Marcus Nispel Does Not Understand the Riddle of Steel
Marcus Nispel’s Conan film, due out next year, frankly terrifies me. I have absolutely zero faith in it. Of course, for nerds like me, Conan is a favorite character of mine — I’ve read several of the original Robert E. Howard stories, as well as a few of the more contemporary ones (particularly those written by Robert Jordan and L. Sprague de Camp). The original, John Milius-directed Schwarzenegger film is, while a woefully inaccurate portrayal, still an enjoyable, if somewhat insane, sword-and-sandals romp (though we don’t have to mention the sequel).
All of the information that’s come out about Nispel’s version is pretty much lousy, however. A few months ago, I recapped what we know so far, and it’s worth revisiting:
- The director of Pathfinder and the remake of Friday the 13th.
- A lead actor (Jason Momoa) from “North Shore” and “Baywatch.”
- The screenwriters from A Sound of Thunder and Sahara.
- Script doctoring by the guy who wrote Halloween: Resurrection and The Crow: Wicked Prayer.

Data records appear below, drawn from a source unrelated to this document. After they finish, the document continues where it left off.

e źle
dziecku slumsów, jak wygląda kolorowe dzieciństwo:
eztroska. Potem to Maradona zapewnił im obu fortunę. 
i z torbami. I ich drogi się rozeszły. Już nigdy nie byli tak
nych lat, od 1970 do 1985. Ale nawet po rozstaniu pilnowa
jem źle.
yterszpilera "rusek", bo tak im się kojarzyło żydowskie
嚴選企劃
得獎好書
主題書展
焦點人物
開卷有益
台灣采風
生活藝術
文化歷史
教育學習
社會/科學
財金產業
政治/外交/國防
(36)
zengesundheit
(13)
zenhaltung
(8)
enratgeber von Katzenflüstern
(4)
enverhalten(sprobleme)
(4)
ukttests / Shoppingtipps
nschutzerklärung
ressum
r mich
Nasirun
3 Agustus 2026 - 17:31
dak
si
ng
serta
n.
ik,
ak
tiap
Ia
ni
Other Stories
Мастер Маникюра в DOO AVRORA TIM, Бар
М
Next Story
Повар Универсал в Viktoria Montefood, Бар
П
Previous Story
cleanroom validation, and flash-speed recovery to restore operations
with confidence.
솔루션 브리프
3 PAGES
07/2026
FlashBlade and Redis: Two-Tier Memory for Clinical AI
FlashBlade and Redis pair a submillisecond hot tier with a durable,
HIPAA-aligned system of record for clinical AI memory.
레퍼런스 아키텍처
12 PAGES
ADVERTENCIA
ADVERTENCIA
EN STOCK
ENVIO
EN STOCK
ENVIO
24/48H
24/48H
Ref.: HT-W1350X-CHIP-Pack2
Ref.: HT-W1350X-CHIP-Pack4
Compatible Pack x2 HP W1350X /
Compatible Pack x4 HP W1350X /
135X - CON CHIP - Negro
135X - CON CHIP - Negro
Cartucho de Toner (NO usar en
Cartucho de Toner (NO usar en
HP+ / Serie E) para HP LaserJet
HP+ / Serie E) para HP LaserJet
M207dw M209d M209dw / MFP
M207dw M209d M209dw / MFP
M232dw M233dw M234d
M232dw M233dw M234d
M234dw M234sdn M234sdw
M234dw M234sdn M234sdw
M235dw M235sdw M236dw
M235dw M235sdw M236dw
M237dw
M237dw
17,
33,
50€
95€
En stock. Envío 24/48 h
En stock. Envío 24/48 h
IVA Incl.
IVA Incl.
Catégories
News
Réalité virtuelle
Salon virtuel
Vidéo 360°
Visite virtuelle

So basically, we’re fucked. Anyway, in case you give a crap, two new photos of Momoa as Conan have been released. First, we have an action shot, replete with rippling muscles and still drops of water. Also, he appears to be passing a Cimmerian kidney stone. Take a lookie:
Next, we have a production art shot.
Nice skirt, jackass.
So. Marcus Nispel appears determined to let me continue with my impression that this film will aggressively and repeatedly blow fetid goat balls. I’d love to be wrong, but the signs certainly don’t point that way.